The meaning given to structure here is a systemic one, referring to the actual components of the system plus the actual relations that take place between them (Maturana: 1978) this leads to a system being defined as; “[A] collection of elements that interact and relate with each other in such a way that the interactions that any of those elements have, and the results of those interactions, depend upon its relations with the others.” (Maturana et al: 1995). It follows that the behaviour of any system is determined, i.e. enabled and constrained, by its structure. The following series of diagrams indicate how structural components have emerged by virtue of the particular genetic structure of human beings, specifically homo sapiens, which determines the possible ways in which we can act vis-à-vis our environment and which has given rise to one generic form of social system across the ages and across cultures. The difference between human social systems is the difference of their structures, the precise nature of the actual components, and the precise nature of the relations between them.

Referring to figure 2a, a base line relation is shown between a self and an object upon which the self is deemed to act through the medium of human flesh, muscle, and bone to achieve a desirable result-of-action. The exact nature of the relationship is determined by the nature of the act. It is the result-of-action that provides the motivation for the act, the desire to repeat it, and the desire to improve the effectiveness of acting.  

Figure 2. The Evolution of The Human System

Over hundreds and thousands of years of interacting with the environment with a particular type of brain and physical architecture, a particular type of human emerged and began to develop an ability to make and use tools. From tool using arose the relations in figure 2b.  The relationship between the self and the object of action (typically something in the environment) is now mediated by a tool through the material(s) from which it is made (Rammert: 1999). According to some cognitive anthropologists, tool using preceded the development of our capacity for language (Donald: 1999), which  then led  to the emergence of the phenomenon of social co-ordination (fig 2c). As communities practised with a multiplicity of tools acting on a multiplicity of objects, specialisation in tool using emerged (Feenberg: 2000 and Bond: 2003 & 2004). The emergence of role specialisation is particularly significant in the development of CoP  theory because it is the way such specialists organise that became the focus of CoP researchers.

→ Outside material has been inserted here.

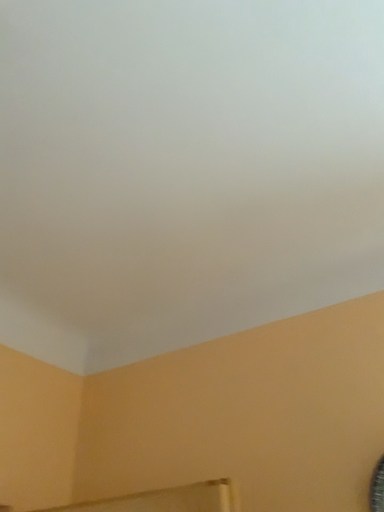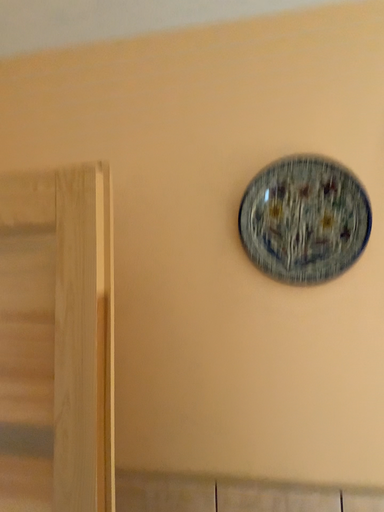 Question: Which way did the camera rotate in the video?

Choices:
 (A) rotated right
 (B) rotated left

Answer: (A)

Summarising, the evolution of human society involves the co-evolution of tool-using, languaging, and social co-ordination driven, one might say, by results-of-action to produce the fundamental set of components and relationships with the self depicted in figure 2d, from which all human social systems are constructed.

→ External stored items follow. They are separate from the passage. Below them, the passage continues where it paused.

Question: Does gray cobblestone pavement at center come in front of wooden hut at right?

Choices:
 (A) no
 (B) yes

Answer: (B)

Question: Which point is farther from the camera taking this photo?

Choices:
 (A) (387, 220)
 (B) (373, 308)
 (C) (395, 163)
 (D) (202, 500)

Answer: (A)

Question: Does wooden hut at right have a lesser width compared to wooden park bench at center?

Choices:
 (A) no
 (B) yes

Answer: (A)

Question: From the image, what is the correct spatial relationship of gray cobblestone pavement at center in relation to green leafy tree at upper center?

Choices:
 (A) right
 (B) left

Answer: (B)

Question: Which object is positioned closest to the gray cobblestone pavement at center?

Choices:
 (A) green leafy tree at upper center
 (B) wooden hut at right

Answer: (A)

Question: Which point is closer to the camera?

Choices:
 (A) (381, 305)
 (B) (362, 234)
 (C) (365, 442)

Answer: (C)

In his theory of the Organism-Environment System (OES), Timo Järvilehto (1998a, 1988b,1999, 2000) stresses the importance of the result-of-action to our behavioural development. The concept of result-of-action is quite complex but includes, not only the physical artefacts we produce, such as tools and autonomous machines (non-human actors), but the also the sounds and gestures we make, our concepts and ideas for new ways of organising, which we articulate in writing in books and documents, and paintings. To know something is a result-of-action. If we obtain a change in attitude by speaking to someone in a certain way, that is also a result-of-action. So, as we act, we produce a complex flow of result-of-actions, including intermediate result-of-actions, an aspect that  is well illustrated in crafting and music making (Bond: 2002). It is from such examples of practise, that results-of-action are associated with emotions, can be readily understood. It is no less the case with other practices. Over millennia, these results-of-action have accumulated and their meaning continually transformed by being whisked up within complex interleaved flows of networks of conversation (see next section and fig 3.). They come together to create a momentary cultural space and learning environment in which they act as reminders of who we are, our role, and of where we are, at home, at work, or at play.  They act as extensions of our biological memory (Donald: 1997) and they act to provide structure to the communities in which we participate, enabling and constraining present and future actions, and therefore the kinds of results-of-action that may be produced.

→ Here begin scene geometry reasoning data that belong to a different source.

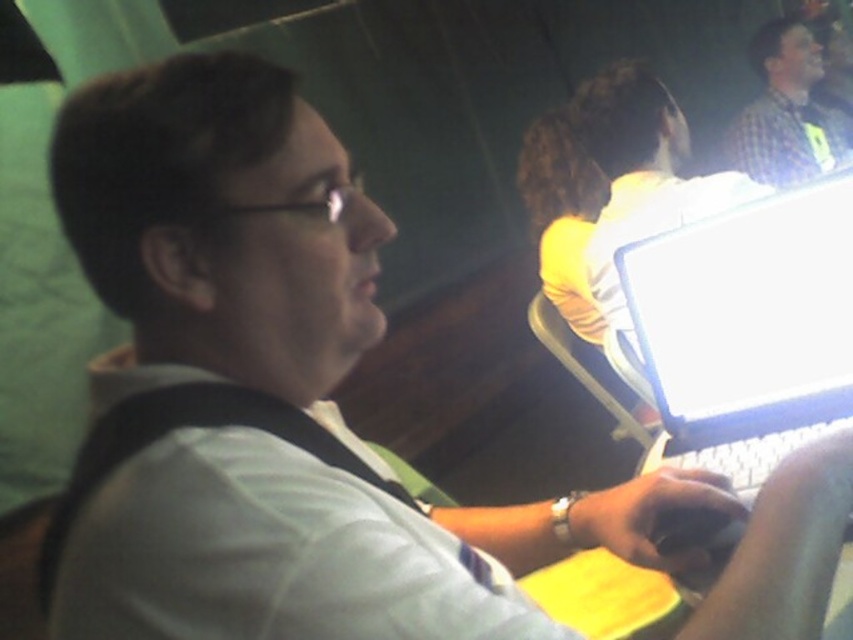 Question: Can you confirm if white glossy laptop at center is positioned below checkered shirt at upper right?

Choices:
 (A) yes
 (B) no

Answer: (A)

Question: Which of the following is the farthest from the observer?

Choices:
 (A) checkered shirt at upper right
 (B) white glossy laptop at center

Answer: (A)

Question: Does white glossy laptop at center come in front of checkered shirt at upper right?

Choices:
 (A) no
 (B) yes

Answer: (B)

Question: Is white glossy laptop at center smaller than checkered shirt at upper right?

Choices:
 (A) no
 (B) yes

Answer: (B)

Question: Which point is closer to the camera?

Choices:
 (A) pos(762,29)
 (B) pos(782,300)

Answer: (B)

Combined with other systemic and biological perspectives from, for example, Humberto Maturana and Francisco Varela (Maturana and Varela: 1980), Järvilehto’s OES provides a powerful new perspective on the development of communities, which, by virtue of their nature, would not exist without practices. Clearly, CoPs will have the same structural components as any other human community.  In the following section an attempt is made to show the processes through which communities form around a complex set of result-of-actions, which, as social assets, value can be leveraged.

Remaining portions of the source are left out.